# R34 - LED light at the rear



## 8110 (Jul 16, 2006)

I just fitted LED lights to my R34 and would like to share some pics of how it looked like. 

I bloody love it. Makes me wanna go out and drive at night. Hahaha


I fitted in the below:-
1) LED taillights with LED indicators
2) LED third brake light
3) LED reverse + LED fog lights
































































EJ's Nissan Skyline GF-ER34 (??????): ER34 have been LED-ed masssively


----------



## majestic (May 3, 2010)

Like trafalgar square at christmas !!


----------



## Kadir (Mar 23, 2008)

That is bright! How did you go about LEDing the third brake light? I know that Newera can supply the LED fog lamp/reverse light kit..


----------



## matty32 (Dec 18, 2005)

Kadir said:


> That is bright! How did you go about LEDing the third brake light? I know that Newera can supply the LED fog lamp/reverse light kit..

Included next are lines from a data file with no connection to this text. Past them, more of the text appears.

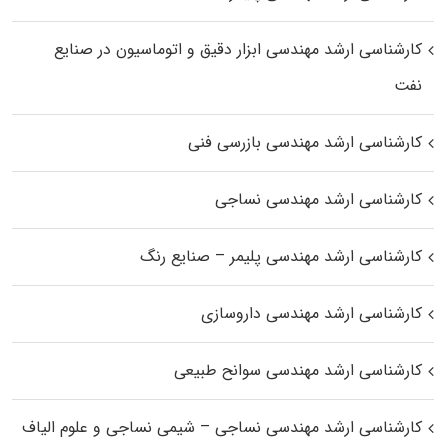
کارشناسی ارشد مهندسی ابزار دقیق و اتوماسیون در صنایع
نفت
کارشناسی ارشد مهندسی بازرسی فنی
کارشناسی ارشد مهندسی نساجی
کارشناسی ارشد مهندسی پلیمر – صنایع رنگ
کارشناسی ارشد مهندسی داروسازی
کارشناسی ارشد مهندسی سوانح طبیعی
کارشناسی ارشد مهندسی نساجی – شیمی نساجی و علوم الیاف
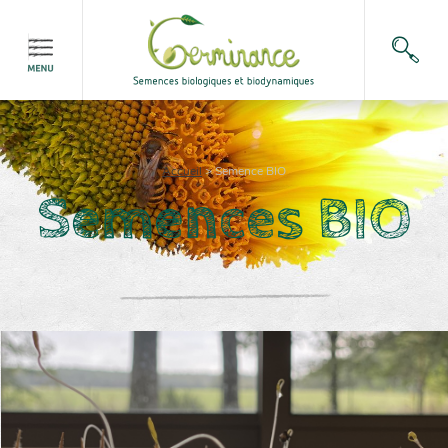
Accueil
>
Semence BIO
Semences BIO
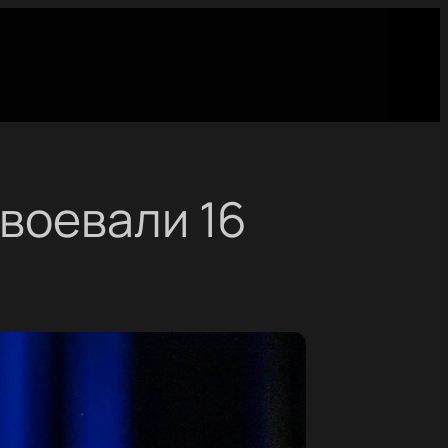
воевали 16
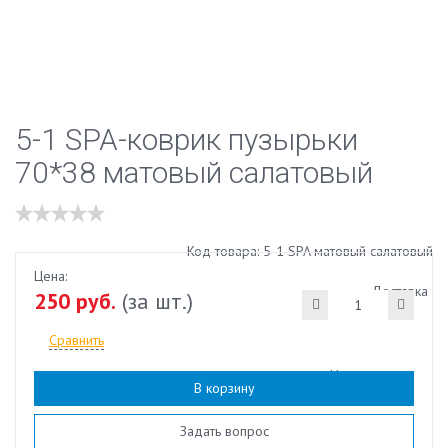
5-1 SPA-коврик пузырьки
70*38 матовый салатовый
Код товара: 5-1 SPA матовый салатовый
Цена:
Доставка
250 руб.
(за шт.)
Сравнить
Наличие:
есть
В корзину
Задать вопрос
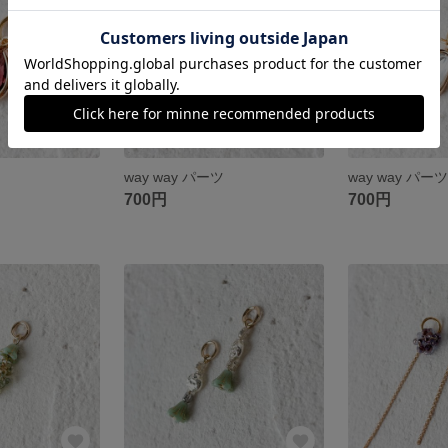
way way パーツ
way way パー
700円
700円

the brake light you can buy off the shelf


----------



## Kadir (Mar 23, 2008)

Oh that is good to know.

And 8110; thanks for the PM..


----------



## GT4 Addicted (Feb 16, 2005)

i'm looking for a LED third stop light too


----------



## SPEED MERCHANT (Jun 5, 2006)

majestic said:


> Like trafalgar square at christmas !!


Couldn't have put it better myself :thumbsup:


----------



## blue34 (Jul 28, 2005)

sorry but no.... diffused red "cooker ring" original looks way better...


----------



## Robbie 733 (Feb 25, 2005)

matty32 said:


> the brake light you can buy off the shelf


Hi Matty

How much for the single rear high level brake light ?

Robbie


----------



## R34Steve (May 2, 2011)

I fitted LEDs on my 34, Mine don't seem as bright though.


----------